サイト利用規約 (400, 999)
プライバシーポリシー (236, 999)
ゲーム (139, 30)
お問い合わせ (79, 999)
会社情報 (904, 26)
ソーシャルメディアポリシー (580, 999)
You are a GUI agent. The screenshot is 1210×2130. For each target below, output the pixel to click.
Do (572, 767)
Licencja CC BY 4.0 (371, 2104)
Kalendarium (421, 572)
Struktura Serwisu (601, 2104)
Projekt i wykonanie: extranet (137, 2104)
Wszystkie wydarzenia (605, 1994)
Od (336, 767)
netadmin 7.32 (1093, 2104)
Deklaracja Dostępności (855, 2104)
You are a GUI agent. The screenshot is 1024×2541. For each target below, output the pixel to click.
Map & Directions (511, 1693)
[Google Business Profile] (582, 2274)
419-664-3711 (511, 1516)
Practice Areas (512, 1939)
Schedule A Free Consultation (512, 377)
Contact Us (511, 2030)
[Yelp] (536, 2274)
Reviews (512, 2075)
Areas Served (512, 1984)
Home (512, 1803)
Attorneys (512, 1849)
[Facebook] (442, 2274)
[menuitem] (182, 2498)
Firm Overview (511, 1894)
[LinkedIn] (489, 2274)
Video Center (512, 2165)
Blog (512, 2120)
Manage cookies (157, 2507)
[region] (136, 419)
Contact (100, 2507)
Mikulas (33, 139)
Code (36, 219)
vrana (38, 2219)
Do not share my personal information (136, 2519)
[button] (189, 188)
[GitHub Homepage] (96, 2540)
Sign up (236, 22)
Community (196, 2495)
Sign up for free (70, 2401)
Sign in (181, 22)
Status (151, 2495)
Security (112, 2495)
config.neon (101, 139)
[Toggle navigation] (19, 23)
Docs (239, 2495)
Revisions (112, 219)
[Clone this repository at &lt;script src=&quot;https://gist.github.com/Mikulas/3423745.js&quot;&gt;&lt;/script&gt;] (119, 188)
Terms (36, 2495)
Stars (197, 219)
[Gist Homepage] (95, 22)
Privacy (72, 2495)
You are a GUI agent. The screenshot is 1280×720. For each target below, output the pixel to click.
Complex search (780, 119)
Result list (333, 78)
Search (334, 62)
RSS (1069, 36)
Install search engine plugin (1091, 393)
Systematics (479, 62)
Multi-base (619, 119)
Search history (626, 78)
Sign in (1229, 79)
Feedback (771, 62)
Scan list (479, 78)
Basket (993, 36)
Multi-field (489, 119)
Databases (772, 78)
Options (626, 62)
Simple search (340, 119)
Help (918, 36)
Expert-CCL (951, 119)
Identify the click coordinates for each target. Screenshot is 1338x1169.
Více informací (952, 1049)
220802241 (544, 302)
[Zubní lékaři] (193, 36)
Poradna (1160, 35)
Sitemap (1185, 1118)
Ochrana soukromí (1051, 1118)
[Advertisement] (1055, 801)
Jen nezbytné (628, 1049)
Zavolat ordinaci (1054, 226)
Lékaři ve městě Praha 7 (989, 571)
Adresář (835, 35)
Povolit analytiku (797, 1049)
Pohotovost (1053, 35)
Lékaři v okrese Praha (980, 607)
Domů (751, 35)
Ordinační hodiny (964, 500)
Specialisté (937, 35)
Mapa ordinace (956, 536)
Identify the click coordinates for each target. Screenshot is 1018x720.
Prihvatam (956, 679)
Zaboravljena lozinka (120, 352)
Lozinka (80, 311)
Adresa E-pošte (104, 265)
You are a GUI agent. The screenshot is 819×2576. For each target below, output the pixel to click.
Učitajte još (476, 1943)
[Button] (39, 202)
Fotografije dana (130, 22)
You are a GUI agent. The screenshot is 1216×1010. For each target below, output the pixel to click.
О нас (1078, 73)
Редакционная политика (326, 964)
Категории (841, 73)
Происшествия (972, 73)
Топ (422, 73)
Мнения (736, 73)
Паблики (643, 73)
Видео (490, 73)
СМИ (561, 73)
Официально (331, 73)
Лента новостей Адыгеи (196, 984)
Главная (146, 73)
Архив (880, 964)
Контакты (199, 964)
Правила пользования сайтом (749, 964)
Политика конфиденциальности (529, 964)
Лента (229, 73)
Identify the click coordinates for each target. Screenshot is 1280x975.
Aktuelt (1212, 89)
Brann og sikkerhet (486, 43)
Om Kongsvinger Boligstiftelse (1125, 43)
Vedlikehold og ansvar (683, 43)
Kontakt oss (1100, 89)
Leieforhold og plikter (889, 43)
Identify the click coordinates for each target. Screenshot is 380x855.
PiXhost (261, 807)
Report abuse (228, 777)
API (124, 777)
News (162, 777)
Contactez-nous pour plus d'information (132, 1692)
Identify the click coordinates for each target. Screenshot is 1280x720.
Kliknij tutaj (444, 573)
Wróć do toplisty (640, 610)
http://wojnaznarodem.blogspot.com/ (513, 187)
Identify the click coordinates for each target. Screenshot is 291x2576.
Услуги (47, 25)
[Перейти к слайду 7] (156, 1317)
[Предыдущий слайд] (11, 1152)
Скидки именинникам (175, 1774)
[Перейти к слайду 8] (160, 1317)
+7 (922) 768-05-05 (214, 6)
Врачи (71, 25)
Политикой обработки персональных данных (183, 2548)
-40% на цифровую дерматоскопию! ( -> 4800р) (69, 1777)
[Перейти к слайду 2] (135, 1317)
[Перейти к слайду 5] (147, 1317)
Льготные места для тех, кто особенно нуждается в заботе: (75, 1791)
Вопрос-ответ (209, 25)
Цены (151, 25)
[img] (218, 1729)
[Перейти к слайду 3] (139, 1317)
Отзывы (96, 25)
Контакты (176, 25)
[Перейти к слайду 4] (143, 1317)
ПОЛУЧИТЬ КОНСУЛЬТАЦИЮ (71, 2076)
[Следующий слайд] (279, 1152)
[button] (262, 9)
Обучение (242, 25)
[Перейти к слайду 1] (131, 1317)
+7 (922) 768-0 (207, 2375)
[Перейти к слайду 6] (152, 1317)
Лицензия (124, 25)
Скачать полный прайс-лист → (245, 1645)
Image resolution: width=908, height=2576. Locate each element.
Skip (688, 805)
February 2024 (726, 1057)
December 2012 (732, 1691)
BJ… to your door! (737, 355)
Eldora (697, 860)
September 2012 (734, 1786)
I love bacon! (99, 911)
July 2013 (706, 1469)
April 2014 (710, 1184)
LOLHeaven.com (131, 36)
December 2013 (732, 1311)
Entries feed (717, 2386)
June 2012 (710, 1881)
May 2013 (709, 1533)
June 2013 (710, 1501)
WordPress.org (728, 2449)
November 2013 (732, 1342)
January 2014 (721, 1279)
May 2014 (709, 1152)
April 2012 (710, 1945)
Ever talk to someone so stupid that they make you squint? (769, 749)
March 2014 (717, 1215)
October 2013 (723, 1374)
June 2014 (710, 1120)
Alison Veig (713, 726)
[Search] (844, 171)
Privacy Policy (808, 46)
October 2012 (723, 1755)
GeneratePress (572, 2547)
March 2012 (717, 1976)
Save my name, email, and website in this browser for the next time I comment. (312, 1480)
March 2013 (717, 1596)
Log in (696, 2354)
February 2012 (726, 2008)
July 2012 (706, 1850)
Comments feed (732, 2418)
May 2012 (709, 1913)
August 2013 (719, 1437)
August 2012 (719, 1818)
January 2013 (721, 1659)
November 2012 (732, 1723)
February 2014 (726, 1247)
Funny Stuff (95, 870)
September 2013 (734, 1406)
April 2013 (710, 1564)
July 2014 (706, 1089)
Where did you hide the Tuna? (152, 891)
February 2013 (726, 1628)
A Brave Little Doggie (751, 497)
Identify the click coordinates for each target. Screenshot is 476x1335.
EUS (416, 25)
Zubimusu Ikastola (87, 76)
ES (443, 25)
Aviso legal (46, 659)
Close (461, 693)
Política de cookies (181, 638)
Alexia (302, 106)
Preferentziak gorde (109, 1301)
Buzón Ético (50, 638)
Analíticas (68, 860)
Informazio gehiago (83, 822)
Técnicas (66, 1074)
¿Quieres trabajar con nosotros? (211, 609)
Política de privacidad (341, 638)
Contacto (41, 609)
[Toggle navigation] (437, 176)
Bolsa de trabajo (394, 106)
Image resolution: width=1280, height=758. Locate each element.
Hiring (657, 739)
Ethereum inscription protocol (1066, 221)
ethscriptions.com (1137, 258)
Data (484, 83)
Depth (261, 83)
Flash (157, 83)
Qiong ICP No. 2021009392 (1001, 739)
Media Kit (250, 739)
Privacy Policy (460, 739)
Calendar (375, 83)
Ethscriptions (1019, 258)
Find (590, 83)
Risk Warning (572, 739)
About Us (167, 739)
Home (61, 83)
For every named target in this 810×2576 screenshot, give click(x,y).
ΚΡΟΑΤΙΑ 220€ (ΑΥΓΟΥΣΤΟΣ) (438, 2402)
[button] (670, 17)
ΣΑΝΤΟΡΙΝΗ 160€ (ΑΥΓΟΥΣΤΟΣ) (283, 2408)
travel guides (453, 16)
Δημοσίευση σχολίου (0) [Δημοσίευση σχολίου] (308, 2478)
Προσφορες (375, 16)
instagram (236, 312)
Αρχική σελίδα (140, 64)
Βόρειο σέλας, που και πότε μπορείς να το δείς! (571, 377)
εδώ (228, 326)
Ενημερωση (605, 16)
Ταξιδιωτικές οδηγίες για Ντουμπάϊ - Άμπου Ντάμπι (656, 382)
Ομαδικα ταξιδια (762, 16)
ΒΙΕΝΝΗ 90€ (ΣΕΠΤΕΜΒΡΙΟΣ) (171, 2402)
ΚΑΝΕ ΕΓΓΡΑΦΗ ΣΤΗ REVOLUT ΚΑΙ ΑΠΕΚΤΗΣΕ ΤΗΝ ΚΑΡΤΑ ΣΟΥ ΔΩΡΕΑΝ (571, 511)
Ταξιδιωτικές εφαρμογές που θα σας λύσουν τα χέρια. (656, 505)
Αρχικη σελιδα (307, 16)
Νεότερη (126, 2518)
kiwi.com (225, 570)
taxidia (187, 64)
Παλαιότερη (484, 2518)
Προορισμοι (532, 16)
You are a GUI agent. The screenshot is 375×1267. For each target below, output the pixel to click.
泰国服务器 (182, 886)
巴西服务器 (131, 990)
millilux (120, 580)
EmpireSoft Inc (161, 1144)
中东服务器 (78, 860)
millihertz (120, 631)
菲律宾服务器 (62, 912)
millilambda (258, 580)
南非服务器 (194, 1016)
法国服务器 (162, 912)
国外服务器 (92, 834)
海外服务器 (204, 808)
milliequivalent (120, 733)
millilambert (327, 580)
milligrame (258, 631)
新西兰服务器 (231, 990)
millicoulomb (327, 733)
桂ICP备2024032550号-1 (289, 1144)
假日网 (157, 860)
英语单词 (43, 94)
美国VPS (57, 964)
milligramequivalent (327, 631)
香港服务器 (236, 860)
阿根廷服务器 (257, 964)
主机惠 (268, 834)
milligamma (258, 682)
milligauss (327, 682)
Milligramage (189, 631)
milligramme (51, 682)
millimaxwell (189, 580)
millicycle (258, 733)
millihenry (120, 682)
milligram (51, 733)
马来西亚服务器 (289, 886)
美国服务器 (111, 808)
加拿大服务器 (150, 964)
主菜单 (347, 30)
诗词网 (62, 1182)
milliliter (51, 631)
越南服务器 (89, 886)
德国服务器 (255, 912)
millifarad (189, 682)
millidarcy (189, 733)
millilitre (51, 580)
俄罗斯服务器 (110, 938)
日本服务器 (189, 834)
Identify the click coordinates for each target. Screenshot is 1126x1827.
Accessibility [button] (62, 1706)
• • • • •
▸ Exercise
Which lines run from the one holding "Política de cookies (181, 638)" through the one holding "Política de privacidad (341, 638)" in the records above? Repeat them exactly, both included, and nothing more.

▸ Answer section
Política de cookies (181, 638)
Alexia (302, 106)
Preferentziak gorde (109, 1301)
Buzón Ético (50, 638)
Analíticas (68, 860)
Informazio gehiago (83, 822)
Técnicas (66, 1074)
¿Quieres trabajar con nosotros? (211, 609)
Política de privacidad (341, 638)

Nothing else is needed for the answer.